François-Joseph Kinson fit très jeune ses débuts à Bruges, Gand et Bruxelles. Il amassa un pécule qui lui permit de venir à Paris où il fut naturalisé français. Exposant ses portraits au Salon à partir de 1799, il conquit une clientèle fortunée et peignit les effigies de la famille impériale : Madame Mère, le prince et la princesse Borghèse, Joseph Bonaparte roi d’Espagne. Nommé en 1809 premier peintre de Jérôme Bonaparte, il le suivit à la cour de Westphalie et ne revint à Paris qu’après la chute de l’Empire. Ce fut pour se mettre au service du duc d’Angoulême, dont il présenta le portrait au Salon de 1819. Peintre recherché sous la Restauration, Kinson put dès lors continuer une carrière fournie en commandes aristocratiques.

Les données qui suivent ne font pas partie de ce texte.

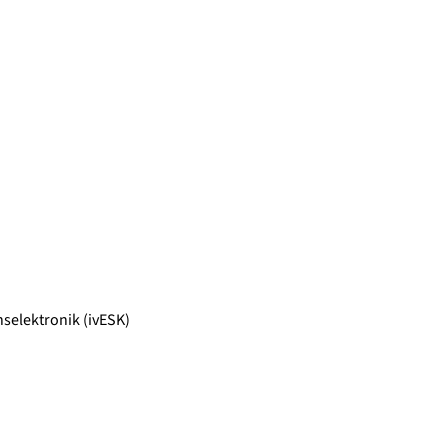
selektronik (ivESK)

Notre portrait offre un délicieux témoignage sur une époque charnière de la mode féminine. La robe relève encore de cette simplicité antique qui prévalait sous le Consulat et l’Empire. Mais déjà se manifestent quelques évolutions : la ceinture ne passe plus sous la poitrine, mais descend vers la taille. Légèrement raccourcie, la robe ne traîne plus à terre et s’orne d’un galon. Des manches ballon sont apparues. La sobriété de cette toilette d’été, d’une blancheur virginale, est compensée par l’éclat du châle rouge en cachemire, dont la vogue avait été lancée par Joséphine. L’ensemble indique un « style transition », permettant de dater notre peinture de l’extrême fin du Premier Empire ou plutôt des premières années de la Restauration.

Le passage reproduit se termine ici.